The Joy of Garbage Day
There’s a weird joy I get during garbage day.
Or recyling day. Or cardboard day. It rotates week to week where we are. As I haul out our family’s waste, it allows me a chance to reflect on what I ordered, what I ate, what went to waste, and what were the hopes and dreams during the past two weeks, what new habits am I forming. There is some catharsis in letting those things go and feeling gratitude for them no longer clogging up my domicile. It’s also a bit magical that this orchestration exists for a person in a truck to drive past my home and someone else takes the bin and empties it out… and they do this every week for every home. What fortune!
There’s also some gamification during Garbage Day.
How much waste can I divert from landfill?
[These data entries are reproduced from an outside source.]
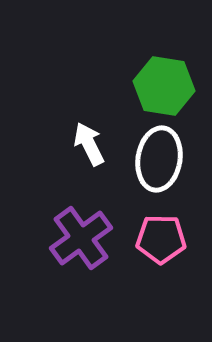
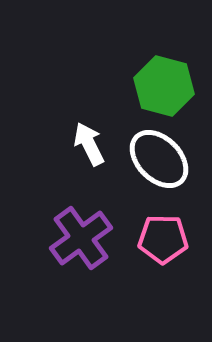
green hexagon: rotated 6 degrees clockwise
white ellipse: rotated 54 degrees counterclockwise
pink pentagon: moved 2 px right
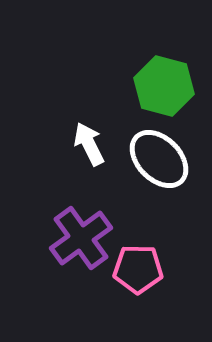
pink pentagon: moved 25 px left, 30 px down
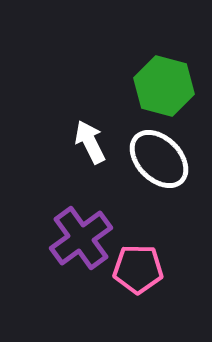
white arrow: moved 1 px right, 2 px up
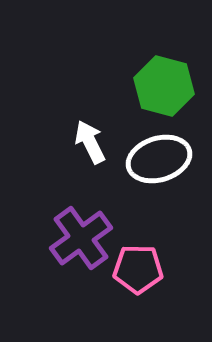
white ellipse: rotated 62 degrees counterclockwise
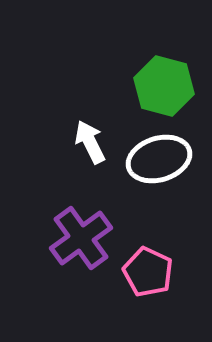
pink pentagon: moved 10 px right, 3 px down; rotated 24 degrees clockwise
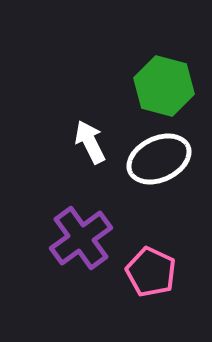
white ellipse: rotated 8 degrees counterclockwise
pink pentagon: moved 3 px right
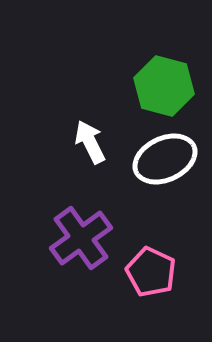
white ellipse: moved 6 px right
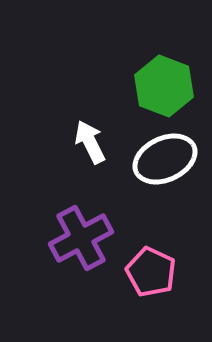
green hexagon: rotated 6 degrees clockwise
purple cross: rotated 8 degrees clockwise
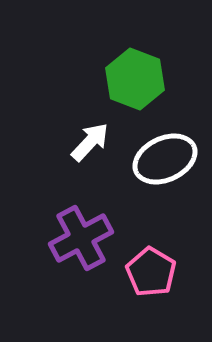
green hexagon: moved 29 px left, 7 px up
white arrow: rotated 69 degrees clockwise
pink pentagon: rotated 6 degrees clockwise
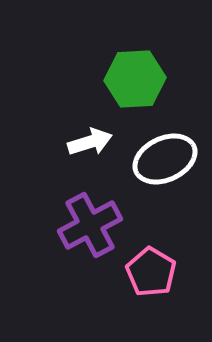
green hexagon: rotated 24 degrees counterclockwise
white arrow: rotated 30 degrees clockwise
purple cross: moved 9 px right, 13 px up
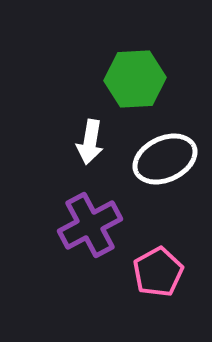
white arrow: rotated 117 degrees clockwise
pink pentagon: moved 7 px right; rotated 12 degrees clockwise
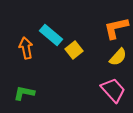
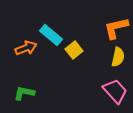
orange arrow: rotated 80 degrees clockwise
yellow semicircle: rotated 30 degrees counterclockwise
pink trapezoid: moved 2 px right, 1 px down
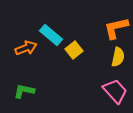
green L-shape: moved 2 px up
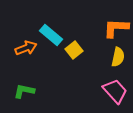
orange L-shape: rotated 16 degrees clockwise
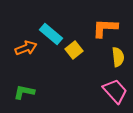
orange L-shape: moved 11 px left
cyan rectangle: moved 1 px up
yellow semicircle: rotated 18 degrees counterclockwise
green L-shape: moved 1 px down
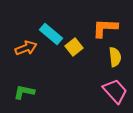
yellow square: moved 3 px up
yellow semicircle: moved 3 px left
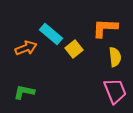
yellow square: moved 2 px down
pink trapezoid: rotated 20 degrees clockwise
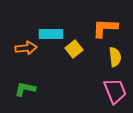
cyan rectangle: rotated 40 degrees counterclockwise
orange arrow: rotated 15 degrees clockwise
green L-shape: moved 1 px right, 3 px up
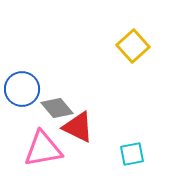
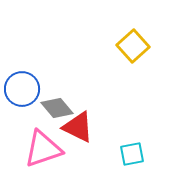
pink triangle: rotated 9 degrees counterclockwise
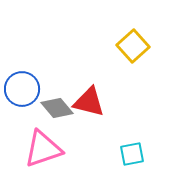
red triangle: moved 11 px right, 25 px up; rotated 12 degrees counterclockwise
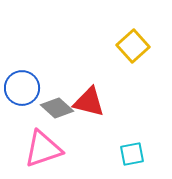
blue circle: moved 1 px up
gray diamond: rotated 8 degrees counterclockwise
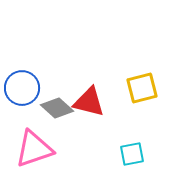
yellow square: moved 9 px right, 42 px down; rotated 28 degrees clockwise
pink triangle: moved 9 px left
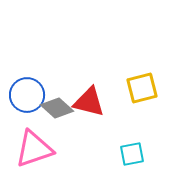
blue circle: moved 5 px right, 7 px down
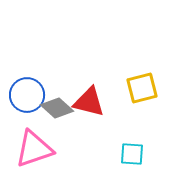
cyan square: rotated 15 degrees clockwise
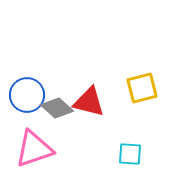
cyan square: moved 2 px left
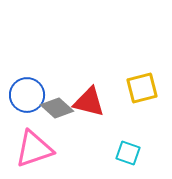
cyan square: moved 2 px left, 1 px up; rotated 15 degrees clockwise
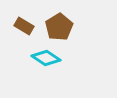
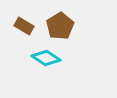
brown pentagon: moved 1 px right, 1 px up
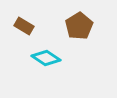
brown pentagon: moved 19 px right
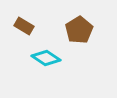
brown pentagon: moved 4 px down
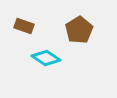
brown rectangle: rotated 12 degrees counterclockwise
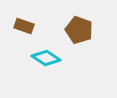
brown pentagon: rotated 20 degrees counterclockwise
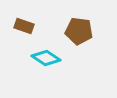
brown pentagon: moved 1 px down; rotated 12 degrees counterclockwise
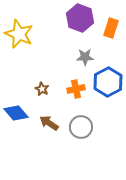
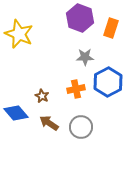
brown star: moved 7 px down
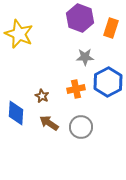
blue diamond: rotated 45 degrees clockwise
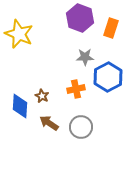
blue hexagon: moved 5 px up
blue diamond: moved 4 px right, 7 px up
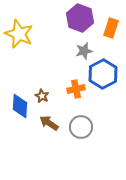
gray star: moved 1 px left, 6 px up; rotated 12 degrees counterclockwise
blue hexagon: moved 5 px left, 3 px up
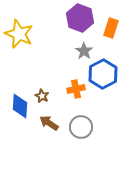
gray star: rotated 24 degrees counterclockwise
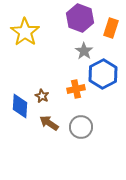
yellow star: moved 6 px right, 2 px up; rotated 12 degrees clockwise
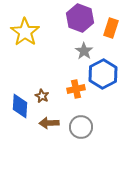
brown arrow: rotated 36 degrees counterclockwise
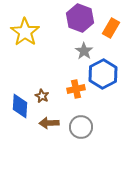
orange rectangle: rotated 12 degrees clockwise
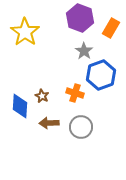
blue hexagon: moved 2 px left, 1 px down; rotated 8 degrees clockwise
orange cross: moved 1 px left, 4 px down; rotated 30 degrees clockwise
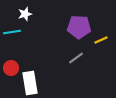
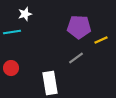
white rectangle: moved 20 px right
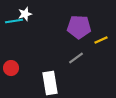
cyan line: moved 2 px right, 11 px up
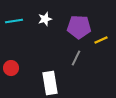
white star: moved 20 px right, 5 px down
gray line: rotated 28 degrees counterclockwise
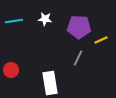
white star: rotated 24 degrees clockwise
gray line: moved 2 px right
red circle: moved 2 px down
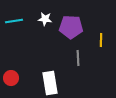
purple pentagon: moved 8 px left
yellow line: rotated 64 degrees counterclockwise
gray line: rotated 28 degrees counterclockwise
red circle: moved 8 px down
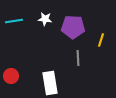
purple pentagon: moved 2 px right
yellow line: rotated 16 degrees clockwise
red circle: moved 2 px up
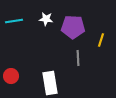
white star: moved 1 px right
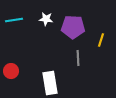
cyan line: moved 1 px up
red circle: moved 5 px up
Can I go with never exceeding the pickup limit? Can I put out to the curb all the recycling without there being an iota of recyclables left in the home? Will I ever go a week with no landfill garbage?
In the mid-nineties, as a young teenager, I attended a seminar on Java. Java was fresh and the only thing I really understood in those lectures was that Java offered automatic garbage collection for memory management. This provided some stability and less work to manage Java-built applications. Garbage Day had come to programming.
Garbage collection, recycling, and the likes fall into the realm of “maintenance” and while we all hail innovation, maintenance and the ability to sustain a stable environment form the basis for future work. It helps a start up go from flash in the pan to unicorn and helps unicorns turn into blue chips.